__WHAT IS REQUIRED__: Copy out each line of the data that contains "airdrop".
━━━ AVAILABLE DATA
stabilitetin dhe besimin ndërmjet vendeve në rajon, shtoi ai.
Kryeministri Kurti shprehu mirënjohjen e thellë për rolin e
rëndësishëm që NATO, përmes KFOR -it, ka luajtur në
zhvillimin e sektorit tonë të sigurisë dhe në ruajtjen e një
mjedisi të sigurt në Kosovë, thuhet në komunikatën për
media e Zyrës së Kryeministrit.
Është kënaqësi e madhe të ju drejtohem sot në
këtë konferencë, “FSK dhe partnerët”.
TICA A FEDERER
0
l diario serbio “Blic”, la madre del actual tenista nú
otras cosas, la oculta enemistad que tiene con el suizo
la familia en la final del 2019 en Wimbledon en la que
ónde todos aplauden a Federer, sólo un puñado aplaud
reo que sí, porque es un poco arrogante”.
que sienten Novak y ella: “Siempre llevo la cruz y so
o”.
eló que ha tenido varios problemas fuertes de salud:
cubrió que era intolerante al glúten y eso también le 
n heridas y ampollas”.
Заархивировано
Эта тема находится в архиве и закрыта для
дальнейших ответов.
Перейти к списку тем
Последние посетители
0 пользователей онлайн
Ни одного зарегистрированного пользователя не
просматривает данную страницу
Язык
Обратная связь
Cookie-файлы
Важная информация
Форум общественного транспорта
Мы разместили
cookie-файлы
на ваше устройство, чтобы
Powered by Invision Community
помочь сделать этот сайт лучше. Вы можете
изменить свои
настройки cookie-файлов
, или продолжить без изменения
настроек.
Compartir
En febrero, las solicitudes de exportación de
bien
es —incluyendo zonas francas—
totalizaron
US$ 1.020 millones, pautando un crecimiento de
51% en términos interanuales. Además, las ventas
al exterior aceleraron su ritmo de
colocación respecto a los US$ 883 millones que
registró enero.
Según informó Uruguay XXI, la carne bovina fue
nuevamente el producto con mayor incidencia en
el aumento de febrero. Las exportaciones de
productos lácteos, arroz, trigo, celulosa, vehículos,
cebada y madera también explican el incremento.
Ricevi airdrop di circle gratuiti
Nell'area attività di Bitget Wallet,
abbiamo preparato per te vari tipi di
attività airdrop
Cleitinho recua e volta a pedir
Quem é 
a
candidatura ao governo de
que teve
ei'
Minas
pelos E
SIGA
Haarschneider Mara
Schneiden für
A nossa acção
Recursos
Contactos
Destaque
━━━━━━
__RESULT OF THE TASK__:
Ricevi airdrop di circle gratuiti
attività airdrop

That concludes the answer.